> _Your instructions_
Return exactly the lines of the data below, from the one that contains "Flujo de noticias" through the final line, and leave out every picture.

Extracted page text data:
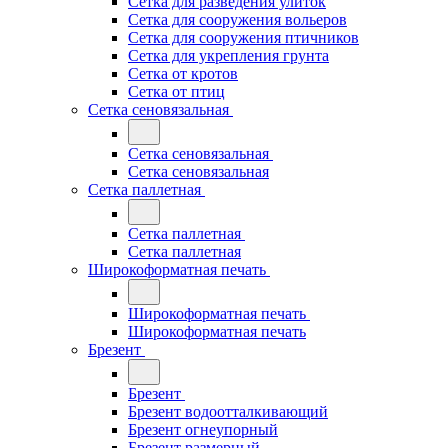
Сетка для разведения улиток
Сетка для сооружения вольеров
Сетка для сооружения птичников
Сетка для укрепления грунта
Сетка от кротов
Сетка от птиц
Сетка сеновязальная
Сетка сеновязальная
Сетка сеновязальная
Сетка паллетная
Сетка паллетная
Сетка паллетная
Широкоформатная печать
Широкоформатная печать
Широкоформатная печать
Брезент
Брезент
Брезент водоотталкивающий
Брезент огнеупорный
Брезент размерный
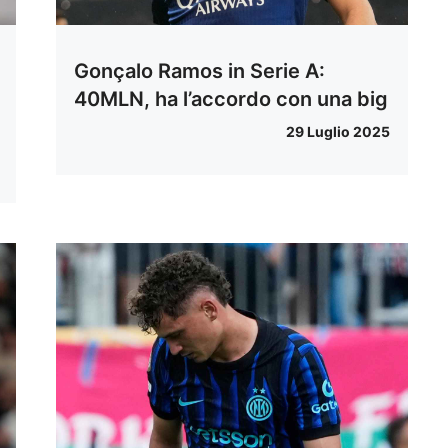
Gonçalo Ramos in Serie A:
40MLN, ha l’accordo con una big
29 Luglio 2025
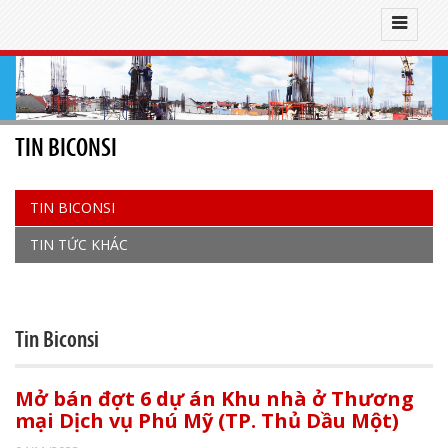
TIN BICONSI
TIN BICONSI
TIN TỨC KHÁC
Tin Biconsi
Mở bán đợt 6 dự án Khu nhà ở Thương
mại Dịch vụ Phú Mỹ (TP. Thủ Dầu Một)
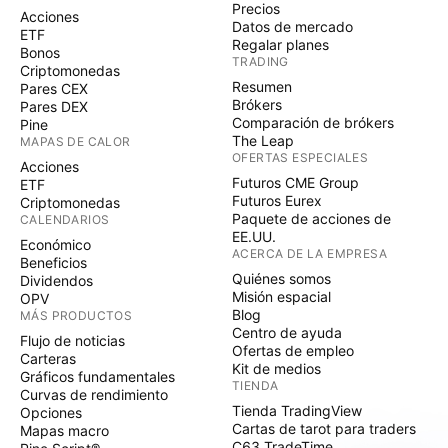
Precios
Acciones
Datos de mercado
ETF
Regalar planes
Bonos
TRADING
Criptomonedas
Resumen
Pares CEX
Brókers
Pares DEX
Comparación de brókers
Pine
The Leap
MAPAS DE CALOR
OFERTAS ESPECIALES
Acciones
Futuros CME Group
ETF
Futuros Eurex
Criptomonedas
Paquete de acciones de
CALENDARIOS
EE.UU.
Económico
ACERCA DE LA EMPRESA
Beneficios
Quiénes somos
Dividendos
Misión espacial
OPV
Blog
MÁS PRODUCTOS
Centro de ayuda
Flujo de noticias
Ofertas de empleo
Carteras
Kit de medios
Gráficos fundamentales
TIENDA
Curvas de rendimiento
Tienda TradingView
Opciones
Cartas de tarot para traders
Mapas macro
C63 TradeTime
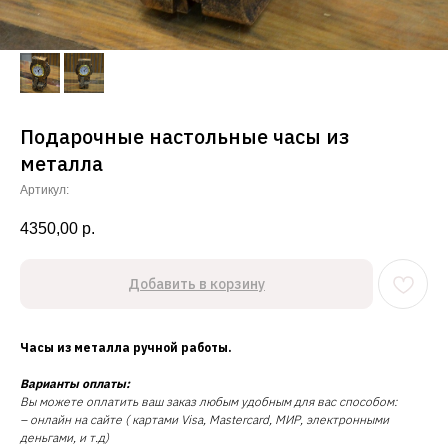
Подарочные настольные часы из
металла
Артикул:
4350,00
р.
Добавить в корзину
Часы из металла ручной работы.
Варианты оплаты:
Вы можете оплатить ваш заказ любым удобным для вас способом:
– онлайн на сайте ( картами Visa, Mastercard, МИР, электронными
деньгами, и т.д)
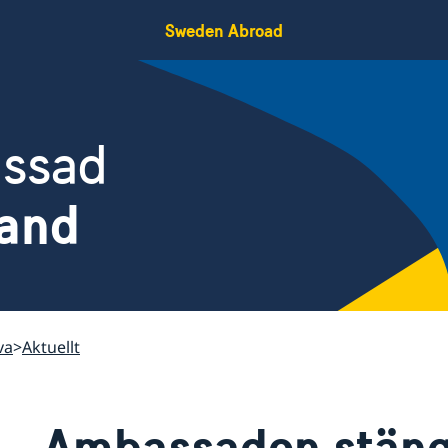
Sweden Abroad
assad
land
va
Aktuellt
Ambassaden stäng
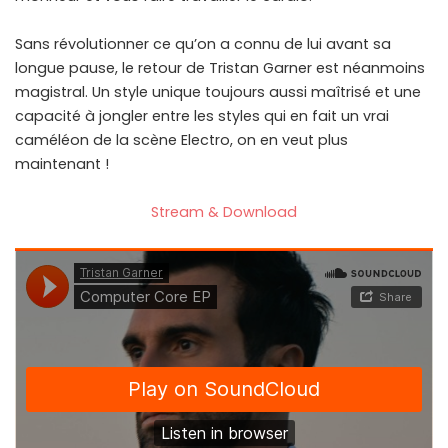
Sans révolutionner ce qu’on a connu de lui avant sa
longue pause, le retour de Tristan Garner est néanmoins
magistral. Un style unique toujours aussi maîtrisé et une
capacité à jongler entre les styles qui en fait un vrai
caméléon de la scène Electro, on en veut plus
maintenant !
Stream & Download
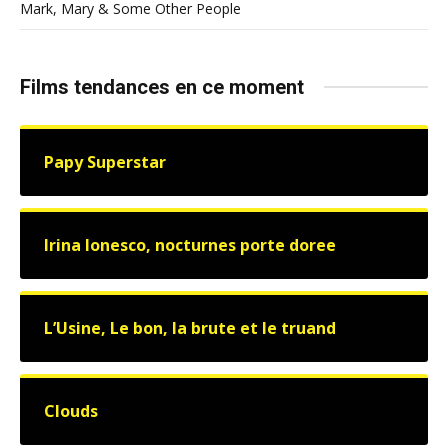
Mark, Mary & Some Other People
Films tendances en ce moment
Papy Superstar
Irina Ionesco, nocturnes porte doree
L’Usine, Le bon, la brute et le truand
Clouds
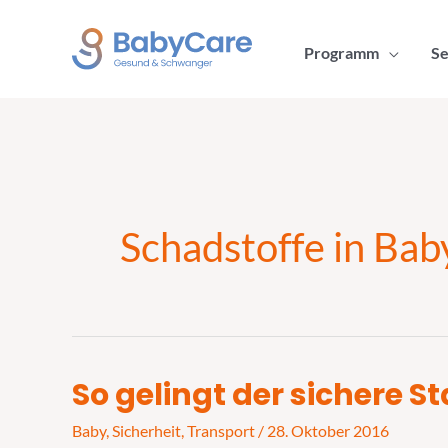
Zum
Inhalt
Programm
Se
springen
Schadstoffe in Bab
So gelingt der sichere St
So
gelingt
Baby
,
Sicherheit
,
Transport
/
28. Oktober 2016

> _Expected answer_
Flujo de noticias
Ofertas de empleo
Carteras
Kit de medios
Gráficos fundamentales
TIENDA
Curvas de rendimiento
Tienda TradingView
Opciones
Cartas de tarot para traders
Mapas macro
C63 TradeTime
Подарочные настольные часы из
металла
Артикул:
4350,00
р.
Добавить в корзину
Часы из металла ручной работы.
Варианты оплаты:
Вы можете оплатить ваш заказ любым удобным для вас способом:
– онлайн на сайте ( картами Visa, Mastercard, МИР, электронными
деньгами, и т.д)
Sweden Abroad
assad
land
va
Aktuellt
Ambassaden stäng
Sans révolutionner ce qu’on a connu de lui avant sa
longue pause, le retour de Tristan Garner est néanmoins
magistral. Un style unique toujours aussi maîtrisé et une
capacité à jongler entre les styles qui en fait un vrai
caméléon de la scène Electro, on en veut plus
maintenant !
Stream & Download
Mark, Mary & Some Other People
Films tendances en ce moment
Papy Superstar
Irina Ionesco, nocturnes porte doree
L’Usine, Le bon, la brute et le truand
Clouds
Zum
Inhalt
Programm
Se
springen
Schadstoffe in Bab
So gelingt der sichere St
So
gelingt
Baby
,
Sicherheit
,
Transport
/
28. Oktober 2016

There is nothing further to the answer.